Tony Cooper 10 min read business
The LLM Test: Who Does the LLM Think You Are?
I fed the same article to four frontier AI models and asked each to summarise the argument. Three returned confident, coherent summaries of articles I hadn’t written. None of them overlapped with each other. All of them were wrong.

I’d just published The Magic Trick — the insight about character installation, about why Gordon Ramsay gives you television and Monica Galetti gives you craft. I thought it was one of the strongest things I’d written. The argument was precise, the mechanism was clear, and the vocabulary was specific to the practice I’d built over the previous months.

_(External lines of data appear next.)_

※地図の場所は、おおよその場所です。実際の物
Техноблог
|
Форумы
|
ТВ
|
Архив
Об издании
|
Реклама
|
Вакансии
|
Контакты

So I ran a test I hadn’t planned. I pasted the URL into Gemini and asked: “What is this article about?”

Gemini gave me a confident, well-structured summary of an article about AI methodology and vending machines. Not a single sentence matched what I’d written. Not the characters. Not the mechanism. Not the argument. It had generated a plausible summary from its index without reading the page at all.

I tried ChatGPT. It fetched the page — I could see it loading — and returned a business magic metaphor about systems and positioning. Coherent, professional, and wrong. It had read the page and still missed the argument, defaulting to the nearest category in its training data: “magic trick” as a business metaphor.

I tried Perplexity. It retrieved a service design piece about bundling deliverables into “the whole show.” A completely different wrong answer. Three models, three categories, zero overlap with what I’d actually written.

Three frontier models. Three confident summaries. Three different articles. None of them mine.

The Insight That Survived

Then I tried something different. I fed Gemini The Correction Loop — not the URL this time, but the raw markdown file. No web fetching, no index lookup. Just the words in front of it.

The Correction Loop uses different vocabulary. Not “magic trick” — a phrase with thousands of business metaphors competing for the same slot. It uses “ingeniculture,” “the fond,” “correction loop,” “situated context.” Terms that don’t exist in the generic AI discourse. There’s no adjacent category to substitute. No training data shortcut that gets you close enough to sound right.

Gemini got it substantially right. The fond. The substrate. Corrections compounding into permanent infrastructure. The honesty test. The situated context argument. Not perfect, but recognisably the insight I’d written — because the vocabulary gave it no escape route.

I tried Claude separately, with the URL. Claude fetched the page and returned the same result — the actual argument, accurately retrieved. Two different models, two different delivery methods, and the same vocabulary survived both.

That’s when I understood what had happened. The Magic Trick was wrapped in a familiar metaphor — and familiar metaphors are exactly what language models are built to pattern-match against. “Magic trick” as a business frame has thousands of training examples. The model reached for the heaviest signal and never got past the packaging to the actual mechanism underneath.

The Correction Loop had no familiar packaging. “Ingeniculture” isn’t a category. “The fond” isn’t a business term. The model had to actually read what was there, because there was nothing else to reach for.


The Recursive Proof

Here’s the part that stopped me cold.

The Magic Trick argues that characters work because their signal is precise and non-substitutable. Monica Galetti over Gordon Ramsay — because the model can’t substitute anything else for Monica’s specific public signal. The whole insight is about selection precision and why the obvious, famous choice fails while the precise, obscure choice holds.

The insight itself had the same vulnerability it diagnosed.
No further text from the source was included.